- **Work item**
Include no pictures. Output exactly the lines from the one that contains "Готовый бизнес" through the final line of the entries.

- **Records to process**

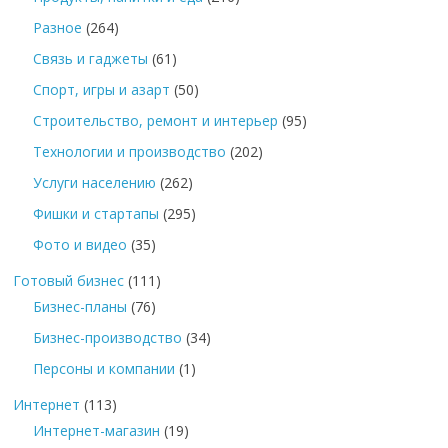
Разное
(264)
Связь и гаджеты
(61)
Спорт, игры и азарт
(50)
Строительство, ремонт и интерьер
(95)
Технологии и производство
(202)
Услуги населению
(262)
Фишки и стартапы
(295)
Фото и видео
(35)
Готовый бизнес
(111)
Бизнес-планы
(76)
Бизнес-производство
(34)
Персоны и компании
(1)
Интернет
(113)
Интернет-магазин
(19)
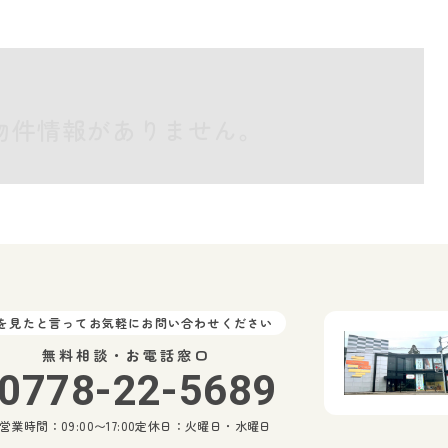
物件情報がありません。
Pを見たと言ってお気軽にお問い合わせください
無料相談・お電話窓口
0778-22-5689
営業時間：09:00〜17:00
定休日：火曜日・水曜日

- **Output**
Готовый бизнес
(111)
Бизнес-планы
(76)
Бизнес-производство
(34)
Персоны и компании
(1)
Интернет
(113)
Интернет-магазин
(19)
物件情報がありません。
Pを見たと言ってお気軽にお問い合わせください
無料相談・お電話窓口
0778-22-5689
営業時間：09:00〜17:00
定休日：火曜日・水曜日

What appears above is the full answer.